Se existisse alguma culpada, essa seria eu, Janaína. Já faz quase 5 anos, mas esse tempo serviu como aprendizado...
Engravidei aos 24 anos, embora tivesse rompido com meu namorado durante a gestação, esse período até que foi tranqüilo.
Na última visita ao obstetra, tomamos a decisão de induzir o parto normal depois de 2 dias daquela consulta.
Eu iria me internar na terça à noite, ficar no soro durante toda noite e possivelmente teria feito o parto logo pela manhã.
Como o plano de saúde não cobriria a internação à noite (acho que nem o Ministro da Saúde saberia explicar), a secretária do Obstetra, que é amiga da família, trocou a data da internação e não avisou o doutor.
Conclusão: Às 6h ele estava ligando a todos os hospitais, tentando achar uma mãe perto de ter seu bebê e eu chegaria ao Hospital, meia hora depois, super tranquila, crente que esse procedimento levaria alguns minutinhos...

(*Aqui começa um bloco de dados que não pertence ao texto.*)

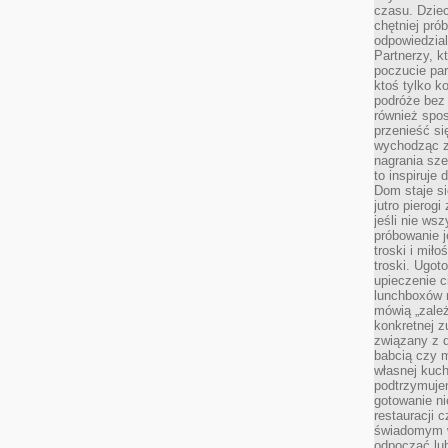
czasu. Dziec
chętniej pr
odpowiedzial
Partnerzy, k
poczucie par
ktoś tylko k
podróże bez
również spo
przenieść si
wychodząc z 
nagrania sze
to inspiruje
Dom staje si
jutro pierog
jeśli nie ws
próbowanie j
troski i mił
troski. Ugot
upieczenie c
lunchboxów n
mówią „zależ
konkretnej z
związany z 
babcią czy 
własnej kuch
podtrzymuje
gotowanie ni
restauracji 
świadomym 
odpocząć lu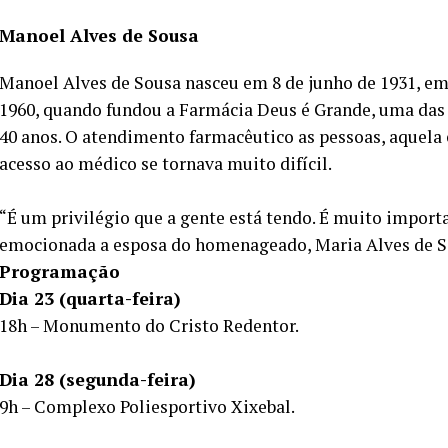
Manoel Alves de Sousa
Manoel Alves de Sousa nasceu em 8 de junho de 1931, em
1960, quando fundou a Farmácia Deus é Grande, uma das 
40 anos. O atendimento farmacêutico as pessoas, aquela é
acesso ao médico se tornava muito difícil.
“É um privilégio que a gente está tendo. É muito impo
emocionada a esposa do homenageado, Maria Alves de S
Programação
Dia 23 (quarta-feira)
18h – Monumento do Cristo Redentor.
Dia 28 (segunda-feira)
9h – Complexo Poliesportivo Xixebal.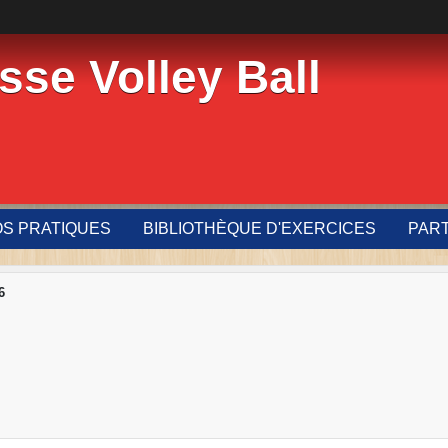
sse Volley Ball
OS PRATIQUES
BIBLIOTHÈQUE D'EXERCICES
PAR
6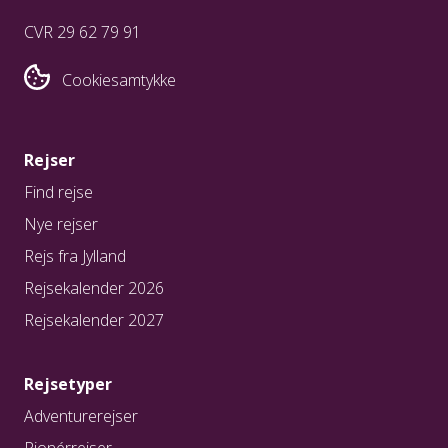
CVR 29 62 79 91
Cookiesamtykke
Rejser
Find rejse
Nye rejser
Rejs fra Jylland
Rejsekalender 2026
Rejsekalender 2027
Rejsetyper
Adventurerejser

Meu médico tinha viagem marcada para o horário do almoço e não poderia aguardar o procedimento. Então ele propôs que seu auxiliar, o excelentíssimo e desconhecido por mim até então, Dr. Carlos Alberto, aguardasse comigo e fizesse o parto em seu lugar.
Não quis, preferi fazer uma cesariana naquela hora. Bati o pé e exigi que ele fizesse o parto, caso contrário não faria com mais ninguém. A viagem iria ser longa e não daria tempo para esperarmos que o pequeno Pedro nascesse naturalmente.
Convencido, o Dr. Luiz Fernando aceitou meus pedidos, respeitou meu medo e iniciou a cirurgia. Em questão de 1 hora ou menos, nasceu o Pedrinho.
A cirurgia transcorreu na mais perfeita normalidade, com 37 semanas, ele era gordo e grandinho - 3kg e 48cm - tranquilo, quase não chorou, apenas resmungava com a mãozinha na frente da boquinha.
Deixaram uns segundinhos comigo e o levaram daquela sala fria de setembro. Sua saturação estava em 91, chegando na pior crise a 89.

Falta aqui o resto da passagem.